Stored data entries
____________________

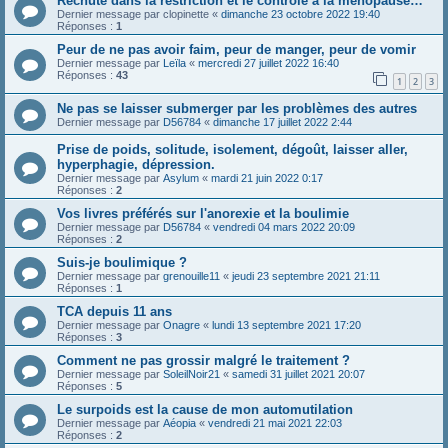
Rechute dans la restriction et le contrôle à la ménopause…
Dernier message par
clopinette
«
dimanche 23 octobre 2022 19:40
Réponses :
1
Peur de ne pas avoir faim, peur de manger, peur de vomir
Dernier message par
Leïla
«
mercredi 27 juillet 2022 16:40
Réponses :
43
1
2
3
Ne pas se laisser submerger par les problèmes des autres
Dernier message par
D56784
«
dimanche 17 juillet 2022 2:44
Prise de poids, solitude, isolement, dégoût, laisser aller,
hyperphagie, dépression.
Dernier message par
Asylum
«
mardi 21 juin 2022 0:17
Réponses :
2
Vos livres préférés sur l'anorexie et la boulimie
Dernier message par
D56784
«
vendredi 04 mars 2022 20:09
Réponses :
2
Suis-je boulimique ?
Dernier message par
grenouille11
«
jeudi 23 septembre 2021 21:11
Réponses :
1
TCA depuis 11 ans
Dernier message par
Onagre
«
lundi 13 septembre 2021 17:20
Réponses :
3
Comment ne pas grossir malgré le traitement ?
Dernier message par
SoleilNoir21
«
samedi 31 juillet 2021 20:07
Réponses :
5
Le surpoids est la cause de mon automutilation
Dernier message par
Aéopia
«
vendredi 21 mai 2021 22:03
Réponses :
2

____________________

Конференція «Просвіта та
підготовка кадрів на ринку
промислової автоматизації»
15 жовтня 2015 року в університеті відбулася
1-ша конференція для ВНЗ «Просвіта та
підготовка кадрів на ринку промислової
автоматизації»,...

____________________

ACTIVITY:
Copy out all lines above holding "dimanche".

WRITTEN SOLUTION:
dimanche 23 octobre 2022 19:40
dimanche 17 juillet 2022 2:44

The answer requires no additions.